Clergy under Knickerbacker's authority planted a relatively large number of churches in the 1880s and early 1890s as a direct result of his missionary focus. In the northern part of the state these included missions at East Chicago (1892), Garrett (1885), Gas City (1892), Hammond (1888), Huntington (1884), Kendallville (1892), Kewanna (1889), Kokomo (1885), Marion (1885), and New Carlisle (1885). Six of them would eventually become parishes. Moreover, the bishop consecrated a church at North Liberty that had begun as an unorganized mission under Talbot, but it later closed. He also tried and failed to establish a church in Rochester after preaching there. Overall, the missionary effort was mixed. Some of these missions soon folded while others thrived, in part because of changing economic conditions that brought in new church members to sustain them. The boom in natural gas exploration in central Indiana was key to the successes of Marion and Gas City, while the industrial growth of East Chicago brought immigrants that sustained that church.

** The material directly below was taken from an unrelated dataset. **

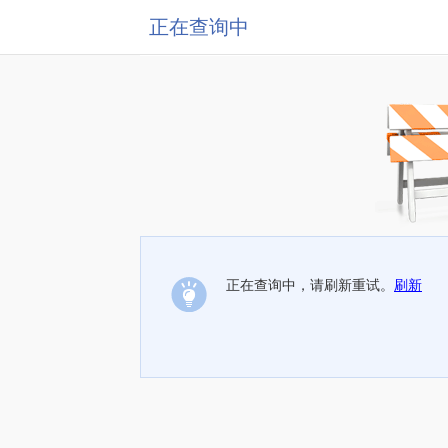
正在查询中
正在查询中，请刷新重试。
刷新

Knickerbacker demonstrated skill at financial management that benefitted the diocese. The Rev. G. A. Cartensen remarked that the bishop "had the business capacity that qualified him to be president of a railroad if his walk in life had fallen in that direction." He proved himself adept at raising money for the diocese from east coast sources. Through his management skills he also eliminated the diocesan debt of $7,500 and left an endowment for the episcopate of $39,000. Between 1883 and 1894 contributions from within the diocese itself for missions rose from $4,000 to $15,000. Women, now organized under the auspices of the Women's Auxiliary, raised money both for their own parishes and for missions. In his eleven years as bishop he saw the construction of 29 churches, fourteen rectories, and twelve parish houses, while the number of clergy increased from 23 to 40. He also oversaw changes in musical offerings throughout the diocese with thirteen vested choirs organized in larger parishes and a new prayerbook and hymnal published, though the hymnal was not widely accepted at first.
For all of his accomplishments, Knickerbacker was not a great communicator. The diocesan newspaper that he established contained surprisingly few attempts to read out to a wide diocesan audience. He died on 31 December 1894 after coming down with pneumonia after Christmas. His episcopate was characterized by even more energy than that of Talbot. He had wanted to divide the diocese, assuring followers that "it will come in time." For many, Knickerbacker's death was seen as a strong argument for the division, since Indiana came to be seen as too much work for one man.